Даже русые локоны, обрамляющие довольное лицо, кажутся светящимися от радости. Ну да, на дворе же празднества, и никто не грустит. Почти никто. Впрочем, единственного грустящего уже можно не считать. Потому что его скоро не будет.
— Конечно, конечно! Закончили, как надлежало. И не может быть никаких вопросов!
— Тогда извольте объяснить, зачем…
— Мэл, это так чудесно! — защебетала Тайана, то и дело норовящая бросить на молодого человека загадочный взгляд. — Это такой щедрый подарок!
— Подарок?
— Давайте, поднимемся к вам. Там все и поймете.
— Как пожелаете.
Шаги даются со скрипом в каждом суставе, как в несмазанных петлях. Боги, как же я устал! Пора прекращать бесполезное трепыхание. Мотылек слишком близко подлетел к свечному огоньку и загорелся сам. Ну ничего, пламя скоро угаснет. Вместе с жизнью.
Дверь открыта, и уже с порога видно, что…
Чердак резко уменьшился в размерах. Но стены дома не могли сойтись вместе, стало быть, причина обмана зрения в другом.
В аккуратных стопках книг, разложенных на полу, на столе и везде, где нашлось свободное местечко.
— Вы ведь не откажетесь их принять? Я подумал, что на Середину лета это будет уместным и достойным даром. Не надо ничего говорить!
А мне и сказать-то нечего. Звуки есть, а слов нет.

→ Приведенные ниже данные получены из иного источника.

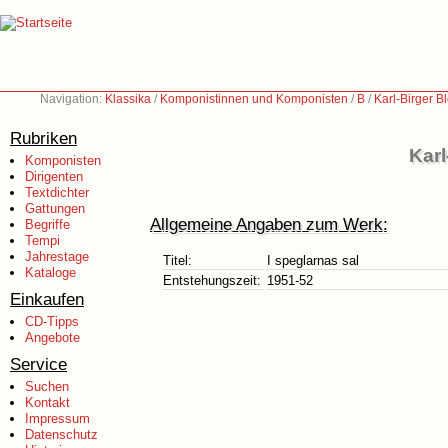
Navigation:
Klassika
/
Komponistinnen und Komponisten
/
B
/
Karl-Birger 
Rubriken
Karl
Komponisten
Dirigenten
Textdichter
Gattungen
Allgemeine Angaben zum Werk:
Begriffe
Tempi
Jahrestage
Titel:
I speglarnas sal
Kataloge
Entstehungszeit:
1951-52
Einkaufen
CD-Tipps
Angebote
Service
Suchen
Kontakt
Impressum
Datenschutz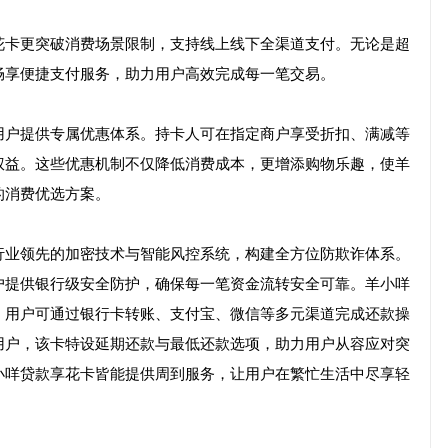
花卡更突破消费场景限制，支持线上线下全渠道支付。无论是超
畅享便捷支付服务，助力用户高效完成每一笔交易。
用户提供专属优惠体系。持卡人可在指定商户享受折扣、满减等
权益。这些优惠机制不仅降低消费成本，更增添购物乐趣，使羊
的消费优选方案。
行业领先的加密技术与智能风控系统，构建全方位防欺诈体系。
户提供银行级安全防护，确保每一笔资金流转安全可靠。羊小咩
。用户可通过银行卡转账、支付宝、微信等多元渠道完成还款操
用户，该卡特设延期还款与最低还款选项，助力用户从容应对突
小咩贷款享花卡皆能提供周到服务，让用户在繁忙生活中尽享轻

Значит, тем таинственным богатеем, выкупившим книги моего отца, был Брэвин.
Щедро.
Трогательно.
Но будь я проклят, слишком поздно!
* * *
— Ум-м-м-м-г-р-р-р-х!
Кулак, сооруженный со слезами и проклятиями, врезается в стену. Расплавленная сталь ладони от удара заходится волнами, только добавляя жара к ощущениям, но лучше боль будет приходить снаружи, чем изнутри.
Если бы можно было поменять ощущения местами, я согласился бы разбить руки в кровь или вообще отрезать, только бы все прекратилось. Только бы наступило забвение.